Seafood Stuffed Eggplant Casserole-thick pieces of shrimp, crabmeat, salty diced ham, and a mix of flavorful vegetables underneath a cheesy crusted topping.
Prep Time45 mins
Cook Time30 mins
Total Time1 hr 15 mins
Course: Main Dish
Servings: 10 servings
Author: Joanie Zisk

Ingredients

  • 2 cups small to medium eggplants (about 2 peeled and cubed)
  • 1/2 teaspoon kosher salt
  • 2 tablespoons olive oil , divided
  • 6 ounces ham , cubed (2 cups)
  • 1 small onion , chopped
  • 1 rib celery , chopped
  • 3 cloves garlic , minced
  • 2 tablespoons chicken base
  • 1/2 teaspoon dried thyme
  • 1/2 teaspoon dried oregano
  • 3/4 cup green onions , chopped (about 4)
  • 1 1/2 pounds medium shrimp , uncooked, peeled and deveined
  • 1 cup bread crumbs
  • 2 eggs , lightly beaten
  • 1/8 teaspoon cayenne pepper
  • 1/8 teaspooon black pepper
  • 16 ounces crab meat , flaked
  • 1 cup Romano cheese , grated

Instructions

  • Boil the eggplant in enough salted water to cover in a saucepan until tender, about 8-10 minutes.
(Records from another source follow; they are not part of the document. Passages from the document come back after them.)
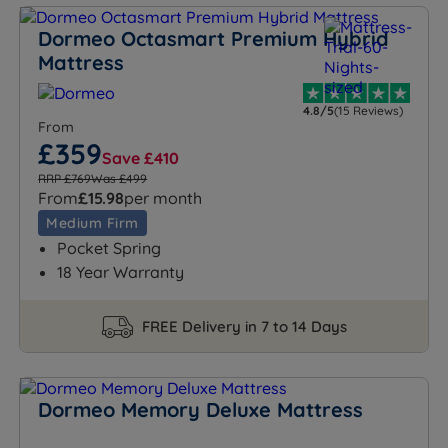
Dormeo Octasmart Premium Hybrid
Mattress
4.8/5
(15 Reviews)
From
£359
Save £410
RRP £769
Was £499
From
£15.98
per month
Medium Firm
Pocket Spring
18 Year Warranty
FREE Delivery in 7 to 14 Days
Dormeo Memory Deluxe Mattress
Drain and set aside.
  • Heat 1 tablespoon of the olive oil in a large saucepan over medium heat. Add the ham and saute until browned.
  • Add the additional tablespoon of oil to the pan along with the onion, celery and garlic and saute until the onion is caramelized.
  • Add the chicken base, thyme, oregano, green onions and shrimp. Saute for 10 minutes.
  • Add the eggplant and cook for 1 minute to get any water out.
  • Stir in the bread crumbs, eggs, cayenne pepper and black pepper. Cook for 5 minutes, stirring constantly.
  • Remove from the heat and fold in the crab meat. Spoon into a large, buttered baking dish and sprinkle with the Romano cheese. Bake at 350 degrees for 30 minutes or until golden brown.